With regard to jury instructions, the SJC distinguished product liability in warning defect, which was not plaintiff's theory of liability, from the design defect the plaintiff did claim. The jury was properly instructed, the court held, that
congressionally mandated warnings were adequate as a matter of law to warn Mr. Laramie and other members of the public of the hazards associated with smoking. The law, however, does not permit a cigarette manufacturer through its statements or actions to mislead consumers or make misrepresentations about the risks or hazards associated with smoking.
Philip
Morris complained that the jury was thereby misled to test for
liability in misrepresentation or warning defect. The excerpted bit
strikes me, too, as problematic. Nevertheless, the SJC wrote that the
jury was correctly instructed on the elements, so the instructions were
"clear" when "viewed as a whole."
Interesting for torts pedagogy in product liability is the court's recitation of defense theories that were rejected at trial.
In its defense, Philip Morris introduced evidence that there was no adequate, safer alternative design for Marlboro cigarettes. An expert for Philip Morris testified that all cigarettes are dangerous, and that any proposed alternative design was not safer, not acceptable to consumers, or not technologically feasible. Philip Morris maintained that Marlboro cigarettes were not unreasonably dangerous to Laramie because Laramie understood the risks of smoking.
Reports linking smoking to cancer had been published in the 1950s and 1960s, and people had recognized that tobacco was addictive "going back almost [one hundred] years." Moreover, there was testimony that every pack of Marlboro cigarettes sold between 1970 and 1984 contained a warning label from the Surgeon General that "cigarette smoking is dangerous to your health," and that every pack sold thereafter contained one of four warning labels that are still in use. Cigarette advertisements also were banned from television and radio beginning in January 1971, when Laramie was thirteen or fourteen years old. In addition, since January 1972, every print advertisement for cigarettes has been required to include a warning label similar to those on cigarette packs.
In sum, based on this evidence, Philip Morris argued that Laramie caused his own death because, despite being adequately informed of the health risks of smoking, Laramie chose to smoke, and then chose not to quit smoking.

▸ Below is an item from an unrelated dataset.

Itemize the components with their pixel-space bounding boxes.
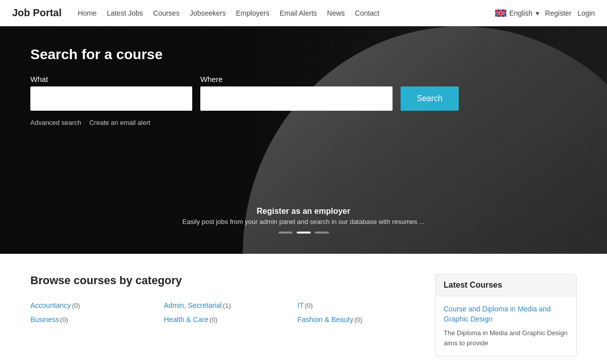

(Paragraph breaks added.) The plaintiff overcame the no-alternative-design defense by hypothesizing that Fred Laramie might not have become addicted to a low-nicotine cigarette. Defense theories in assumption of risk, personal choice, and sufficiency of warning all fell short against the showing of nicotine manipulation.
The case is Laramie v. Philip Morris USA, Inc., No. SJC-13070 (Mass. Sept. 15, 2021) (oral argument at Suffolk Law). Justice Dalila Argaez Wendlandt authored the opinion for the unanimous panel of six justices. Disclosure: As an attorney in private practice, I worked on the Philip Morris defense team on tobacco litigation in the 1990s.